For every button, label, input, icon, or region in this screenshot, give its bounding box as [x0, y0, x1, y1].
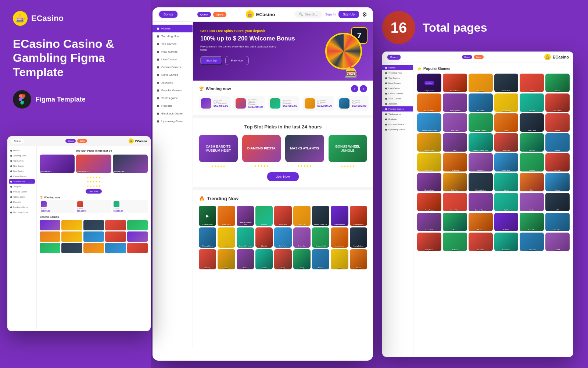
tg-21[interactable]: Gates [237, 249, 254, 269]
rp-game-39[interactable]: Gates of Olympus [469, 193, 493, 211]
rp-game-48[interactable]: Fish & Spins [545, 213, 570, 231]
rp-si-trending[interactable]: Trending Now [382, 70, 413, 75]
rp-game-51[interactable]: Fish & Spins [469, 233, 493, 251]
rp-game-7[interactable]: Hot Fruit Delight [417, 93, 441, 112]
rp-game-9[interactable]: Fish & Spins [469, 93, 493, 112]
rp-game-40[interactable]: Big Win [494, 193, 519, 211]
tg-17[interactable]: Zeus Hades [331, 227, 348, 248]
rp-game-44[interactable]: Winner [443, 213, 467, 231]
rp-game-23[interactable]: Tramp Day [520, 133, 544, 152]
tg-11[interactable]: Savo [218, 227, 235, 248]
rp-game-26[interactable]: Fish & Spins [443, 153, 467, 171]
tg-20[interactable]: Savo [218, 249, 235, 269]
rp-si-upcoming[interactable]: Upcoming Game [382, 127, 413, 132]
rp-game-5[interactable]: Casino [520, 74, 544, 92]
ps-popular[interactable]: Popular Games [9, 190, 35, 194]
rp-game-4[interactable]: Casino Club [494, 74, 519, 92]
ps-trending[interactable]: Trending Now [9, 153, 35, 158]
rp-game-8[interactable]: Mighty Symbols [443, 93, 467, 112]
mp-sidebar-homes[interactable]: Homes [153, 25, 193, 32]
rp-game-2[interactable]: Casino Sevens [443, 74, 467, 92]
rp-game-35[interactable]: More [520, 173, 544, 191]
rp-si-live[interactable]: Live Casino [382, 86, 413, 91]
tg-18[interactable]: Penny Pelican [350, 227, 367, 248]
mp-sidebar-roulette[interactable]: Roulette [153, 102, 193, 110]
mp-sidebar-casino[interactable]: Casino Games [153, 63, 193, 71]
rp-game-13[interactable]: Winning Clover Extreme [417, 113, 441, 132]
rp-game-28[interactable]: Fish & Spins [494, 153, 519, 171]
mp-search[interactable]: 🔍 Search... [294, 11, 322, 18]
rp-game-6[interactable]: Casino [545, 74, 570, 92]
rp-game-1[interactable]: Join Now 5 Super Clover [417, 74, 441, 92]
tg-26[interactable]: Zeus [331, 249, 348, 269]
preview-spins-tab[interactable]: Spins [77, 139, 87, 143]
ps-slots[interactable]: Slots Games [9, 179, 35, 184]
rp-game-29[interactable]: Bark Wolf [520, 153, 544, 171]
ps-jackpots[interactable]: Jackpots [9, 184, 35, 189]
mp-sidebar-new[interactable]: New Games [153, 48, 193, 56]
ps-casino[interactable]: Casino Games [9, 174, 35, 178]
tg-13[interactable]: 1 Tumble [255, 227, 273, 248]
rp-si-casino[interactable]: Casino Games [382, 91, 413, 96]
mp-signin-btn[interactable]: Sign In [325, 13, 336, 16]
rp-game-11[interactable]: Tramp Day [520, 93, 544, 112]
mp-winning-prev[interactable]: ‹ [351, 85, 358, 92]
ps-homes[interactable]: Homes [9, 148, 35, 153]
tg-7[interactable]: Dragon's Gold 100 [312, 206, 329, 226]
rp-si-popular[interactable]: Popular Games [382, 106, 413, 112]
preview-join-btn[interactable]: Join Now [86, 189, 102, 194]
rp-game-19[interactable]: Winning Clover [417, 133, 441, 152]
rp-game-36[interactable]: Casino [545, 173, 570, 191]
rp-game-14[interactable]: Multi Player [443, 113, 467, 132]
rp-game-54[interactable]: CLOVER [545, 233, 570, 251]
mp-settings-icon[interactable]: ⚙ [362, 11, 367, 18]
mp-join-btn[interactable]: Join Now [267, 172, 298, 181]
rp-game-25[interactable]: Lucky Clover [417, 153, 441, 171]
rp-game-47[interactable]: Crystal Rico [520, 213, 544, 231]
mp-sidebar-slots[interactable]: Slots Games [153, 71, 193, 79]
rp-si-homes[interactable]: Homes [382, 65, 413, 70]
mp-signup-btn[interactable]: Sign Up [338, 11, 359, 18]
tg-14[interactable]: Juicy Fruits [274, 227, 291, 248]
rp-game-27[interactable]: Casino Rico [469, 153, 493, 171]
ps-upcoming[interactable]: Upcoming Game [9, 210, 35, 215]
rp-game-33[interactable]: Mahjong Destiny [469, 173, 493, 191]
rp-game-53[interactable]: Lucky Clover [520, 233, 544, 251]
mp-spins-tab[interactable]: Spins [213, 12, 226, 17]
mp-winning-next[interactable]: › [360, 85, 367, 92]
rp-game-20[interactable]: Savo [443, 133, 467, 152]
mp-hero-signup-btn[interactable]: Sign Up [200, 56, 222, 65]
rp-game-16[interactable]: Viking [494, 113, 519, 132]
rp-game-37[interactable]: Penny Pelican [417, 193, 441, 211]
rp-game-21[interactable]: Gates of Olympus 1000 [469, 133, 493, 152]
ps-roulette[interactable]: Roulette [9, 200, 35, 204]
tg-2[interactable]: Sugar Rush [218, 206, 235, 226]
tg-24[interactable]: Tramp [293, 249, 311, 269]
rp-si-slots[interactable]: Slots Games [382, 96, 413, 101]
rp-si-tables[interactable]: Tables game [382, 112, 413, 117]
tg-25[interactable]: Dragon [312, 249, 329, 269]
rp-game-43[interactable]: Casino Club [417, 213, 441, 231]
rp-game-52[interactable]: Super Clover [494, 233, 519, 251]
rp-game-15[interactable]: Mahjong Dragons [469, 113, 493, 132]
tg-4[interactable]: 1 Tumble [255, 206, 273, 226]
mp-sidebar-live[interactable]: Live Casino [153, 56, 193, 63]
mp-sidebar-upcoming[interactable]: Upcoming Game [153, 117, 193, 125]
rp-game-24[interactable]: Casino [545, 133, 570, 152]
rp-game-49[interactable]: Lucky Clover [417, 233, 441, 251]
rp-game-17[interactable]: Super Clover [520, 113, 544, 132]
rp-game-42[interactable]: 777 [545, 193, 570, 211]
rp-quest-tab[interactable]: Quest [462, 55, 472, 59]
tg-9[interactable]: Penny Pelican [350, 206, 367, 226]
rp-game-12[interactable]: Fish & Spins [545, 93, 570, 112]
tg-12[interactable]: Gates of Olympus [237, 227, 254, 248]
rp-game-10[interactable]: Multi Player [494, 93, 519, 112]
rp-game-38[interactable]: Penny Pelican [443, 193, 467, 211]
mp-sidebar-trending[interactable]: Trending Now [153, 32, 193, 40]
tg-15[interactable]: Tramp Day [293, 227, 311, 248]
rp-si-new[interactable]: New Games [382, 81, 413, 86]
rp-spins-tab[interactable]: Spins [474, 55, 484, 59]
rp-game-41[interactable]: Big Win [520, 193, 544, 211]
mp-sidebar-jackpots[interactable]: Jackpots [153, 79, 193, 86]
mp-sidebar-blackjack[interactable]: Blackjack Game [153, 110, 193, 117]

━━━━━━━━

__Exercise brief__: Check the listing for the word "Slots". Show each line that has it.

__Your response__:
ps-slots[interactable]: Slots Games [9, 179, 35, 184]
mp-sidebar-slots[interactable]: Slots Games [153, 71, 193, 79]
rp-si-slots[interactable]: Slots Games [382, 96, 413, 101]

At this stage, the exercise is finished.